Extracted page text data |
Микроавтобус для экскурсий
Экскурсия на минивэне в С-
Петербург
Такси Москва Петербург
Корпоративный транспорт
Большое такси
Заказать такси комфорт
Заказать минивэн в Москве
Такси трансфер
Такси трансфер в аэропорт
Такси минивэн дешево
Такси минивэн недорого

* * *

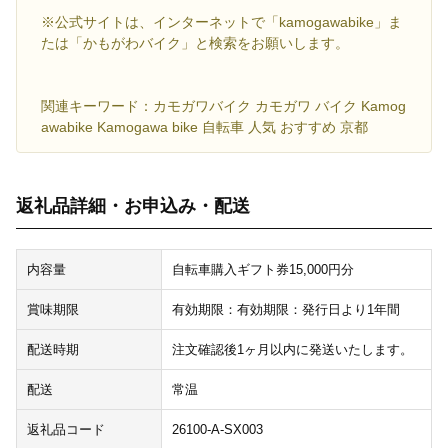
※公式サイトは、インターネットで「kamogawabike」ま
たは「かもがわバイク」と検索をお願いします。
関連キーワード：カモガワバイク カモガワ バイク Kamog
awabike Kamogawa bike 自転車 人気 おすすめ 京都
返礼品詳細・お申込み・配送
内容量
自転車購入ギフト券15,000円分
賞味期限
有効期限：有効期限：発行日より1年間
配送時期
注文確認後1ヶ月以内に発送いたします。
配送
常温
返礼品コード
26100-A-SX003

==

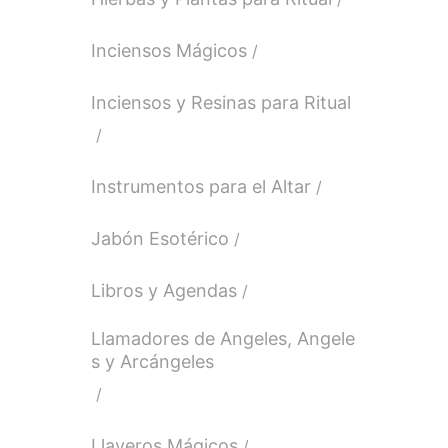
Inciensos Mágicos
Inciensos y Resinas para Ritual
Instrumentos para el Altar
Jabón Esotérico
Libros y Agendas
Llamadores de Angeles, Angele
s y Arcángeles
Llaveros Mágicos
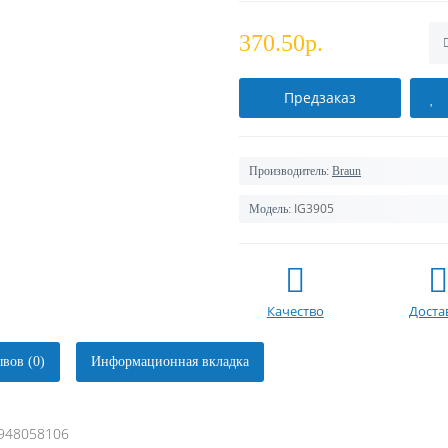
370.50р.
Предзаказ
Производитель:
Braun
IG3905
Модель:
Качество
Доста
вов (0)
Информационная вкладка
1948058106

Problem statement | Go through the records above. Copy each line in which the string "Mágicos" appears.

Task response |
Inciensos Mágicos
Llaveros Mágicos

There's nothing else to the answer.